The government has launched a consultation seeking views on new proposals to extend redundancy protection for pregnant women and new parents, which follows recommendations made in the 2017 ‘Good Work Review’ by Matthew Taylor.
The law provides that, in a redundancy situation, where an employee is “at risk” of redundancy and is not on maternity leave, an employer is required to consider whether there are any suitable alternative positions available (as an alternative to making an employee redundant) and give the employee an opportunity to apply for any such positions.
For women on a period of maternity leave, employers have an obligation to offer them (rather than just inviting them to apply for) a suitable alternative vacancy where one is available and they are “at risk” of redundancy. They do not need to apply for the vacancy or go through a competitive interview process. This effectively gives women on maternity leave a priority right over other employees who are also “at risk” of redundancy.
If an employer fails to comply with this obligation, any subsequent dismissal will be automatically unfair.
Currently, this obligation only arises in connection with women on maternity leave: if the woman has returned to work or has not yet gone on maternity leave, her employer is not under this strict obligation to offer her a suitable available vacancy in priority to others.
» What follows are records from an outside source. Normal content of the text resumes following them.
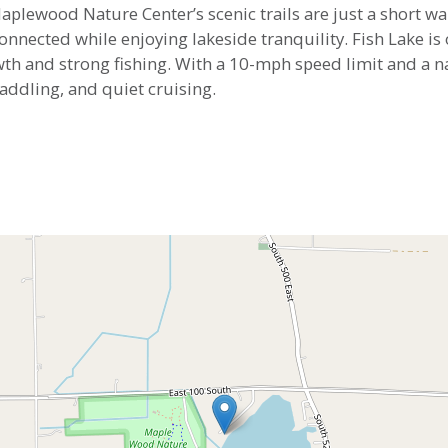
lewood Nature Center’s scenic trails are just a short wa
connected while enjoying lakeside tranquility. Fish Lake i
th and strong fishing. With a 10-mph speed limit and a na
addling, and quiet cruising.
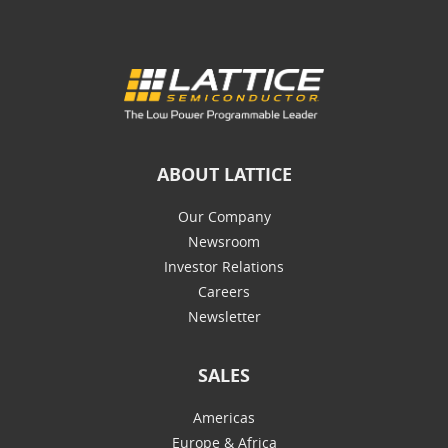
ABOUT LATTICE
Our Company
Newsroom
Investor Relations
Careers
Newsletter
SALES
Americas
Europe & Africa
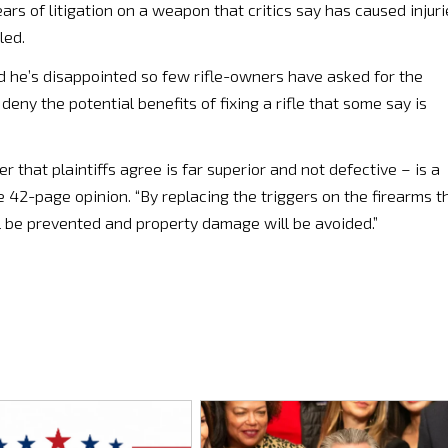
ars of litigation on a weapon that critics say has caused injuri
led.
aid he’s disappointed so few rifle-owners have asked for the
t deny the potential benefits of fixing a rifle that some say is
er that plaintiffs agree is far superior and not defective – is a
he 42-page opinion. “By replacing the triggers on the firearms t
will be prevented and property damage will be avoided.”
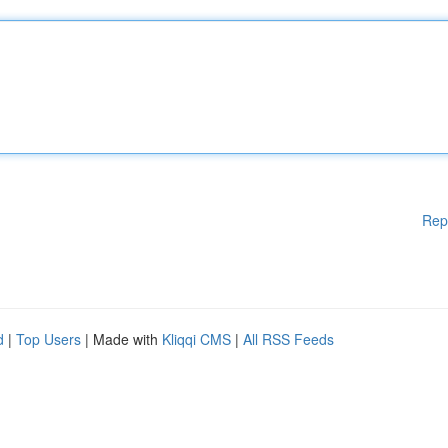
Rep
d
|
Top Users
| Made with
Kliqqi CMS
|
All RSS Feeds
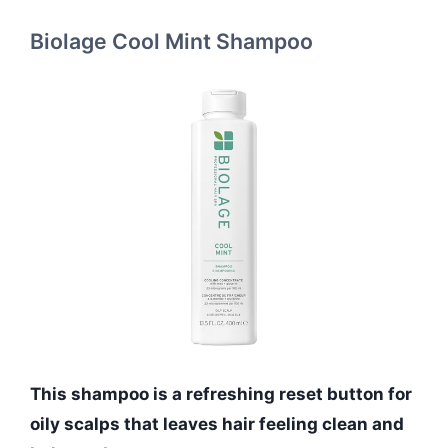
Biolage Cool Mint Shampoo
This shampoo is a refreshing reset button for
oily scalps that leaves hair feeling clean and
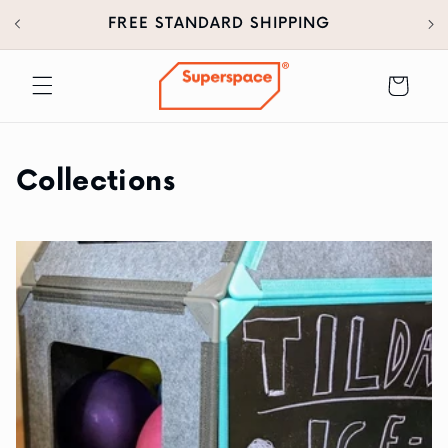
30
SKIP TO
FREE STANDARD SHIPPING
CONTENT
Cart
Collections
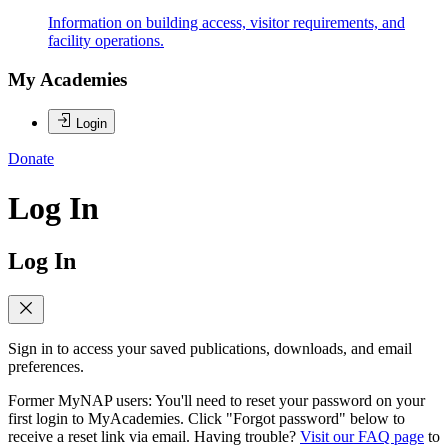
Information on building access, visitor requirements, and
facility operations.
My Academies
Login
Donate
Log In
Log In
Sign in to access your saved publications, downloads, and email
preferences.
Former MyNAP users: You'll need to reset your password on your
first login to MyAcademies. Click "Forgot password" below to
receive a reset link via email. Having trouble?
Visit our FAQ page
to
For many years, concerns have been raised that too many women are “forced out of work” when they return following a period of maternity leave. Research, commissioned by the Department for Business, Energy and Industrial Strategy, found that one in nine women said they had been fired or made redundant when they returned to work after having a child, or they were treated so badly that they felt forced out of work.
The proposed reforms
In an effort to reduce the risk of possible discrimination, the government has proposed extending this protection to pregnant women and women who have recently returned to work after a period of maternity leave.
The government is also seeking views on whether parents returning to work from adoption, shared parental and unpaid parental leave should also be granted additional protection in a redundancy situation.
Further detail on the proposals, are available within the consultation paper.
The consultation process closes on 5 April 2019 and we will keep you updated as matters progress in this area.